For decades, birth rates in the U.S. have been declining, as they have in most of the economically developed world. Today, the birth rate among American women of childbearing age has dropped below the level needed to meet the country’s replacement rate. California’s birth rate is at its lowest in a century.

If the economy is to grow and prosper, as almost all Americans say they want it to, additional workers must come from somewhere else.
“It’s not in our macroeconomic interest to prevent unauthorized immigrants from working, because the U.S. population is aging,” said Julia Gelatt, associate director at the Migration Policy Institute, a nonpartisan think tank in Washington. “Because we haven’t had immigration reform to allow in more immigrants legally, people are just coming anyway, and they come in bigger and smaller numbers as our economy demands them.”

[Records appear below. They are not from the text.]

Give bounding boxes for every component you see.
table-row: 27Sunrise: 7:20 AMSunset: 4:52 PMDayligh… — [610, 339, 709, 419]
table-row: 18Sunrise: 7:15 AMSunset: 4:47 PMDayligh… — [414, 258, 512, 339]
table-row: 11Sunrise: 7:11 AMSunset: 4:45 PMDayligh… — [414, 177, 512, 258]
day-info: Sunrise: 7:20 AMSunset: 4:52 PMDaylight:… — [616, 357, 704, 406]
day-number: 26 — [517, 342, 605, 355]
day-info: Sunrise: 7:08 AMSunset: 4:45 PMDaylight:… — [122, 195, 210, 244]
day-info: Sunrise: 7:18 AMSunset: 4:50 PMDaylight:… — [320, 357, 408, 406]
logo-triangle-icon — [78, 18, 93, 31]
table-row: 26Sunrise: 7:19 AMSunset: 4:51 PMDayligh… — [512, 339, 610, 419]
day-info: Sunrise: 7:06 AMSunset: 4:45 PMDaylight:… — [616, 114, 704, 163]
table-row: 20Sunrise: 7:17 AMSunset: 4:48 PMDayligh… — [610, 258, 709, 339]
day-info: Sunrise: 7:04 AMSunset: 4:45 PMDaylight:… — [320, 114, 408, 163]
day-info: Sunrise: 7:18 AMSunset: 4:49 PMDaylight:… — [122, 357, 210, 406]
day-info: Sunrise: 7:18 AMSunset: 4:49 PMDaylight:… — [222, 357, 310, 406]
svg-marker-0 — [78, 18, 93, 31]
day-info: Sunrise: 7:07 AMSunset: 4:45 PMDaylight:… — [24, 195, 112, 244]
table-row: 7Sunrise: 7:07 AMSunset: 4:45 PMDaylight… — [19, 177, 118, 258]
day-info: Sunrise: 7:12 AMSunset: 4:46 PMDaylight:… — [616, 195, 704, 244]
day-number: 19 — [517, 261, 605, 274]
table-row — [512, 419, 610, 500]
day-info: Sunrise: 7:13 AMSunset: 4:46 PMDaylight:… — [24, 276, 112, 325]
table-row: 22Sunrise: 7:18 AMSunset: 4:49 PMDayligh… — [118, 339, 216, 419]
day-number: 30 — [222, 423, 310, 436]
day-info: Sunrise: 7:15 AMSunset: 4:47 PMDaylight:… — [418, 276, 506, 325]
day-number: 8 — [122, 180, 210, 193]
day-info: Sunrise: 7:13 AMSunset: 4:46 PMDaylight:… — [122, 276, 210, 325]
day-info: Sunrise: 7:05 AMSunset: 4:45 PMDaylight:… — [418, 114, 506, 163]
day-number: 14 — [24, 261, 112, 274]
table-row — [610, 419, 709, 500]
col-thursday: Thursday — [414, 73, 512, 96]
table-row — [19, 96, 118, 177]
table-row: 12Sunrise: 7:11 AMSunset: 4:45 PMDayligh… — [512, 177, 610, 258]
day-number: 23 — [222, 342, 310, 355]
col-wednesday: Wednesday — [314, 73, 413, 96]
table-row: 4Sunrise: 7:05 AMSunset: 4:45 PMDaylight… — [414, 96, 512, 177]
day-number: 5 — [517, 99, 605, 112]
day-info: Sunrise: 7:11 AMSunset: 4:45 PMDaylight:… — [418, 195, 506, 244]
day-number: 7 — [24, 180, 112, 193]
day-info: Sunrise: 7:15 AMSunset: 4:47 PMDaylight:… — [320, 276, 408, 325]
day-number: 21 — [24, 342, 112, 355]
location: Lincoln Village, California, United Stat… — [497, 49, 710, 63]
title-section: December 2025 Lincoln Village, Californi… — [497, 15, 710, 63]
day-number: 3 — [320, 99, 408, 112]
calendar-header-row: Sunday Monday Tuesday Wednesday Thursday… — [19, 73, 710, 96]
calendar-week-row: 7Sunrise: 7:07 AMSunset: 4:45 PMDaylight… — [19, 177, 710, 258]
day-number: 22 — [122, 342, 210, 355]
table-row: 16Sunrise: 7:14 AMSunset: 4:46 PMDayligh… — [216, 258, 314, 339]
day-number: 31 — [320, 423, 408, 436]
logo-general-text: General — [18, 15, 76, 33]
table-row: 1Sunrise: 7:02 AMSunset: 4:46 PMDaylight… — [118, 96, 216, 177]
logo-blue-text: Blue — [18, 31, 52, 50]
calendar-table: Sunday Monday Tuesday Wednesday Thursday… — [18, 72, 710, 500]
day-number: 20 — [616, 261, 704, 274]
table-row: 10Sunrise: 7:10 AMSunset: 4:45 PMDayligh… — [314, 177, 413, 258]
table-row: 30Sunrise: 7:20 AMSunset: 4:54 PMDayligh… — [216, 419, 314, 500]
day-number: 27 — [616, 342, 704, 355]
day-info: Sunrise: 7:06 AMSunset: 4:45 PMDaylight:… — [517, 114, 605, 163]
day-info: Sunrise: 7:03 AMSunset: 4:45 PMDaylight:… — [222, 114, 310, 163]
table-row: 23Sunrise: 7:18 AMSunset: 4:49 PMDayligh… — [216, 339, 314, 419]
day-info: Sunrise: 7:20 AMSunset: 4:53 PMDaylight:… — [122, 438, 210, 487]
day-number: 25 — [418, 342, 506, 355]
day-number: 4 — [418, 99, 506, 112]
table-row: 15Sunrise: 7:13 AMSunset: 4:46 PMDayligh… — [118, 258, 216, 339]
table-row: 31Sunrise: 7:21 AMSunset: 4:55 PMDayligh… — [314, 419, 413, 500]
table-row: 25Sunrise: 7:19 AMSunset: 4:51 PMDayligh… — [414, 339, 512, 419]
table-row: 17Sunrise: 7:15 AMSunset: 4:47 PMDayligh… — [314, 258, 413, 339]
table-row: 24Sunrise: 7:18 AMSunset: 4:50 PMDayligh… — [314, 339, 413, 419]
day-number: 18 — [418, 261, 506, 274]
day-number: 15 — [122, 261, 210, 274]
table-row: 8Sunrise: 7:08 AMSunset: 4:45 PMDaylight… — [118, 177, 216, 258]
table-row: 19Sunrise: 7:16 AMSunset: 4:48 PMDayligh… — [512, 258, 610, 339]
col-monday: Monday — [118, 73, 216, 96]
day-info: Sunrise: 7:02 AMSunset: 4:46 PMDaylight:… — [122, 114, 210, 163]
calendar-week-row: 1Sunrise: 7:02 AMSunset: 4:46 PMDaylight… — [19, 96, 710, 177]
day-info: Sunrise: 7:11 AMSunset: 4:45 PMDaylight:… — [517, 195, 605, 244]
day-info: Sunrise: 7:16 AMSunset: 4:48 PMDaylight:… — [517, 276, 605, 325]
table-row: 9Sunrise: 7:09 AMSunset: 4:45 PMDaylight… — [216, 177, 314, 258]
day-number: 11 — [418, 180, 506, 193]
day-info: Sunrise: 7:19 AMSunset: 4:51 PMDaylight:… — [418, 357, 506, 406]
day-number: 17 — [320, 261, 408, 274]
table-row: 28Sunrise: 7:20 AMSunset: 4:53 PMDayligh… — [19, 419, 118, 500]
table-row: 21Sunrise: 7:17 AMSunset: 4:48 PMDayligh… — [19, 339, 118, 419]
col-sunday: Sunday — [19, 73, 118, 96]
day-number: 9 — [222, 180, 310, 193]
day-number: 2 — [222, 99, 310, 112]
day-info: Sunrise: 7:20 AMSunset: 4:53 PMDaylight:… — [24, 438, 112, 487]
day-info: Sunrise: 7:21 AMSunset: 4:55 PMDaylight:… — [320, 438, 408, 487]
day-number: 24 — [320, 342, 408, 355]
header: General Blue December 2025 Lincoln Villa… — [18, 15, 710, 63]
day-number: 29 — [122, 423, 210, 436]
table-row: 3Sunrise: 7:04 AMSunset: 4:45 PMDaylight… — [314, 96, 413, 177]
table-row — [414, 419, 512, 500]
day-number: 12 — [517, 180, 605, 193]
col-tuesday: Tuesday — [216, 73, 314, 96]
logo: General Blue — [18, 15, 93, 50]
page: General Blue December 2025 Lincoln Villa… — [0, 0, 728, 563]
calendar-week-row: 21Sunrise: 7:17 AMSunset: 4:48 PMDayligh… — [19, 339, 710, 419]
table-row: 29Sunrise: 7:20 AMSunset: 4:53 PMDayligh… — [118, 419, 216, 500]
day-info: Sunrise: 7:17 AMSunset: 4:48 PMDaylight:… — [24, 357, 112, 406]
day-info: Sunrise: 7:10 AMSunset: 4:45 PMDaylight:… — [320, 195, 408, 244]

David Bier, director of immigration studies at Cato, a conservative think tank, says there’s some evidence that large-scale immigration has kept the country out of recession and increased tax revenues, contrary to what Vance has said about undocumented immigrants draining Social Security funds. Most economists agree that new arrivals have been crucial in sustaining high employment by filling many job openings in recent years.

Immigrants, for example, many of them undocumented, make up 40% of California’s home healthcare and child day-care employment, according to The Times’ calculations of Census Bureau data. That, in turn, helps other moms to stay in the labor force.

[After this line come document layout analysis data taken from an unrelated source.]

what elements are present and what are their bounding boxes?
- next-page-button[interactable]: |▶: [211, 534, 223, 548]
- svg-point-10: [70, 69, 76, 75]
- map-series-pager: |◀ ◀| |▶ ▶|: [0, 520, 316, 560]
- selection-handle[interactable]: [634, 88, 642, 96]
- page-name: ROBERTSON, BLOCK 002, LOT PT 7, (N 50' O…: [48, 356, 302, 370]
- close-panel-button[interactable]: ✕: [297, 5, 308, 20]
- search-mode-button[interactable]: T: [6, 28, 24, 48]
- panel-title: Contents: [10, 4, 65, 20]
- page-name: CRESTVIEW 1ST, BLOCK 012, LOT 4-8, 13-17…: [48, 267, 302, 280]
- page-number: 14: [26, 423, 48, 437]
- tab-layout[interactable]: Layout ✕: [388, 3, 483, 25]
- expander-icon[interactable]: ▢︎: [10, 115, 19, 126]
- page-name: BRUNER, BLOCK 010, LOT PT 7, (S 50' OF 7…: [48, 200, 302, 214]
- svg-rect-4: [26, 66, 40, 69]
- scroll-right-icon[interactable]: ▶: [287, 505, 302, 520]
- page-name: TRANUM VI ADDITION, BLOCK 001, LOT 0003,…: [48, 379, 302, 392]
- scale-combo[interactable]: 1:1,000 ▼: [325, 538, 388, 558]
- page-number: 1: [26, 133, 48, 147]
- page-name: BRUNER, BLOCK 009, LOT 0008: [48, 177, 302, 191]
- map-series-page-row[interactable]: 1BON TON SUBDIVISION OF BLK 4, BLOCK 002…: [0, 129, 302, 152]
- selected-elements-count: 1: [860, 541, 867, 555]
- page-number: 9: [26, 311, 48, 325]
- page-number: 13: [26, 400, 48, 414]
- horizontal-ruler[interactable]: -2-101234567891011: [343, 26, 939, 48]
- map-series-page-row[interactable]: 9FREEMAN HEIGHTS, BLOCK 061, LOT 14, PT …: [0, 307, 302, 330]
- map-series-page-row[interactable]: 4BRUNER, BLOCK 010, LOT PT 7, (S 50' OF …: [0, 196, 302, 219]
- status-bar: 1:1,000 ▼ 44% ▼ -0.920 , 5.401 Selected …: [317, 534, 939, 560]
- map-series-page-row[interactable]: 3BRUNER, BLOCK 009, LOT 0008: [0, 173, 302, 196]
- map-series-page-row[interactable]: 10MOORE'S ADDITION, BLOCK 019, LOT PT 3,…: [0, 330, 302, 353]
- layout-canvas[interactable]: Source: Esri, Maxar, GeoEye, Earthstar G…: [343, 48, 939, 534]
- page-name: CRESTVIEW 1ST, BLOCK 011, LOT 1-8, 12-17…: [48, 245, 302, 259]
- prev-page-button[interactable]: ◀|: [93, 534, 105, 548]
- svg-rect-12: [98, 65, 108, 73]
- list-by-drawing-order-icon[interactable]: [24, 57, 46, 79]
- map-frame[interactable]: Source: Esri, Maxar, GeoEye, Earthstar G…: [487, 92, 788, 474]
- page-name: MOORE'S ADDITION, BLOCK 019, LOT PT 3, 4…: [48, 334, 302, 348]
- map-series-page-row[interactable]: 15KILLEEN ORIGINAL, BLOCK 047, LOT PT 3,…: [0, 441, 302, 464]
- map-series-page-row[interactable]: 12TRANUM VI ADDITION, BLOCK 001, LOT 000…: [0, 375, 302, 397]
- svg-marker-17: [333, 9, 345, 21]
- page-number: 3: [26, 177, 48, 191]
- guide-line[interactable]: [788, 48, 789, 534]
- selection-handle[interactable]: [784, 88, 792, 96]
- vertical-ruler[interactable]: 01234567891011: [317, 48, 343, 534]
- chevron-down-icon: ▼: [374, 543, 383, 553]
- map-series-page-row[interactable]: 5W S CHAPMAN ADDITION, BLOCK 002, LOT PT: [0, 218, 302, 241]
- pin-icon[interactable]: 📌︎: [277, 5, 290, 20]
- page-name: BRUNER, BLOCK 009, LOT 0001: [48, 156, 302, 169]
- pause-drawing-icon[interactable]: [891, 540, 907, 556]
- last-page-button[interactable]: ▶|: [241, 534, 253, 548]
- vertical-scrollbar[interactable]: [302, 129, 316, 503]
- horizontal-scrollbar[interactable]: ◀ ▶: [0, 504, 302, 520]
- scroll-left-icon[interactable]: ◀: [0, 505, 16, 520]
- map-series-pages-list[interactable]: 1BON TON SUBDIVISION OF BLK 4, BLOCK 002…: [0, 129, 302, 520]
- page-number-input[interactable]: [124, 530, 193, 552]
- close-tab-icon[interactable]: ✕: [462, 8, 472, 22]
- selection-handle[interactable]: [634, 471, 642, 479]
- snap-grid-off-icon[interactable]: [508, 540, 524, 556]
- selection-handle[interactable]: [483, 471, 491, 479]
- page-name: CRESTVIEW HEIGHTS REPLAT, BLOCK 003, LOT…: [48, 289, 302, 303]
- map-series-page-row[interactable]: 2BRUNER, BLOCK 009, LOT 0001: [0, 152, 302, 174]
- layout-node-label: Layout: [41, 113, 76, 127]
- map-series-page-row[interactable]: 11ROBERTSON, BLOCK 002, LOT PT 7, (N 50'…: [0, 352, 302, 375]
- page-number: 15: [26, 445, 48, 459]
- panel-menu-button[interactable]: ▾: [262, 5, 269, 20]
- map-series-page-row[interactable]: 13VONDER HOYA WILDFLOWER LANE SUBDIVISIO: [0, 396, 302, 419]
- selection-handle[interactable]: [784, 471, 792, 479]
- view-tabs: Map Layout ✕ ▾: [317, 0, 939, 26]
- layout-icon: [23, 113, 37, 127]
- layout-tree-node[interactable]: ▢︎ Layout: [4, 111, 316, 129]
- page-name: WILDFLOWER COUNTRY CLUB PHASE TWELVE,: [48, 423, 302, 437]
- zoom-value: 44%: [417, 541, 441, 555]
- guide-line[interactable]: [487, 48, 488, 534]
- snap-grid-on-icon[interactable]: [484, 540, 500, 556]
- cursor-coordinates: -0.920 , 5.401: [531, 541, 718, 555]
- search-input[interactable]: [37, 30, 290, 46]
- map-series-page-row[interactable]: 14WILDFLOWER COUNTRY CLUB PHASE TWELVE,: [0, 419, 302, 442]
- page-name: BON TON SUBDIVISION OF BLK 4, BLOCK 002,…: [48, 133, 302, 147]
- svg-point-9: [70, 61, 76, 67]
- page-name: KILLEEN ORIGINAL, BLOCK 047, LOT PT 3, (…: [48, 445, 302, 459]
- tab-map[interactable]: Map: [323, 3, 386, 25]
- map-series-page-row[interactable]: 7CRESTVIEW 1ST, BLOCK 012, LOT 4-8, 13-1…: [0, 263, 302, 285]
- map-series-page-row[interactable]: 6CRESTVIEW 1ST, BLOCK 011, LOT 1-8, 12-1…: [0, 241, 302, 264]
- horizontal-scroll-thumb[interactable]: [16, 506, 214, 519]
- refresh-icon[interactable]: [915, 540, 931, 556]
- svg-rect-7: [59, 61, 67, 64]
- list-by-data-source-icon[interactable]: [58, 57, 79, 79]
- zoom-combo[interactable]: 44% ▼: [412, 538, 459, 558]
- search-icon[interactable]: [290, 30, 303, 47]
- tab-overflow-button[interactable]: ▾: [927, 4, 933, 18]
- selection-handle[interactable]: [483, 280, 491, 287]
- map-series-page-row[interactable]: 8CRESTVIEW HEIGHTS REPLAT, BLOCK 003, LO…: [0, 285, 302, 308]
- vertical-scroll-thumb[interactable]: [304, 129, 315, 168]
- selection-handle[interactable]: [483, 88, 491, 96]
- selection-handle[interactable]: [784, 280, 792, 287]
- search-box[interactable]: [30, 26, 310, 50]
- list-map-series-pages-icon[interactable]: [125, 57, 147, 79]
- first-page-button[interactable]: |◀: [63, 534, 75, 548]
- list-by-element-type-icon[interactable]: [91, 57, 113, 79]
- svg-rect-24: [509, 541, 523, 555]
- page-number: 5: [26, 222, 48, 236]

“The whole idea that these workers are bad for native-born workers — there’s not much evidence for that,” Bier said.

Bottom line: Congress must act to pass a reorganization of our immigration laws so that all immigrants enter legally.

Barack Obama is a skilled orator, probably the best of our time. In this 3-minute clip, he asks the quintessential question. Trump says to Kamala, “You were there for four years, why didn’t you solve the border problem?” Obama asks of Trump, “Dude, you were there for four years, why didn’t you solve the problem?”

I follow whatever is posted by the Meidas brothers. They do a great job of pulling together clips from the campaign, to show you what’s happening.

This series of clips is an eye opener. It’s frankly disgusting to see the racist, anti-immigrant appeals that Trump and his surrogates deliver to the voters.

We used to pride ourselves on being a nation of immigrants. Now Trump wants us to see immigrants as murderers, rapists, and criminals.

He says he will invoke a law passed in 1798 to round-up millions of immigrants and deport them. Is this The Final Solution?

Can he be elected by serving up a steady diet of hatred and fear?